:: RECORDS SUPPLIED ::
══════════

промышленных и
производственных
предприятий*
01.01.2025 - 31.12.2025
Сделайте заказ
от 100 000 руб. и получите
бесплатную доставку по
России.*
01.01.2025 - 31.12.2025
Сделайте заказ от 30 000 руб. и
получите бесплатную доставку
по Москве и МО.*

══════════

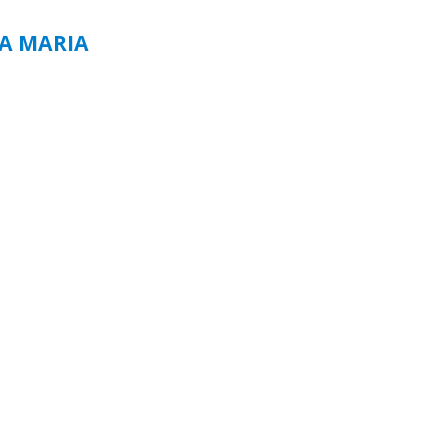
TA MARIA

══════════

The lines above from the one containing "от 100 000 руб. и получите" through the one containing "по Москве и МО.*" are to be set down exactly, and no others.

:: TASK ANSWER ::
от 100 000 руб. и получите
бесплатную доставку по
России.*
01.01.2025 - 31.12.2025
Сделайте заказ от 30 000 руб. и
получите бесплатную доставку
по Москве и МО.*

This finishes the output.